Regional Trends - Africa and the Near East
The world’s military spending is densely concentrated in two continents: in 2020, the Americas (43%) and the Asia-Pacific region (27%) together accounted for more than two thirds of the global total. Third is Europe, which accounted for 19% of world military spending in 2020. The Near East (based on the limited data available for this region) contributed around 9% of the world total in 2020. Africa is trailing behind, with 2.2% of global military spending.
Military spending in Africa was estimated at $ 43.2 billion in 2020, with an abundant 5.1% more than in 2019 and 11% more than in 2011. The military spending of North African countries has increased by 6.4 % in 2020, reaching 24.7 billion dollars.

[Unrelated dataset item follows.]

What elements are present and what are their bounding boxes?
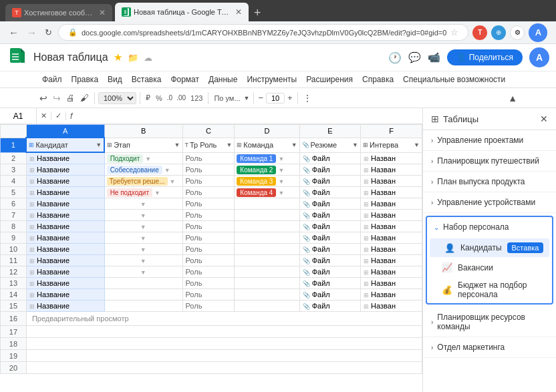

In the first place among the continent’s spenders is Algeria with 9.7 billion dollars in 2020, although this represents a 3.4% decrease from the investments of 2019. Another investor in the Continent is Morocco, with 4.8 billion dollars in spending, the 29% more than in 2019 and 54% compared to 2011.
Military spending in Sub-Saharan Africa was $ 18.5 billion in 2020 (3.4% more than in 2019, but 13% less than to 2011). The biggest increases in spending were recorded by Chad (+ 31%), Mali (+ 22%), Mauritania (+ 23%) and Nigeria (+ 29%), all in the Sahel region and Uganda (+ 46%).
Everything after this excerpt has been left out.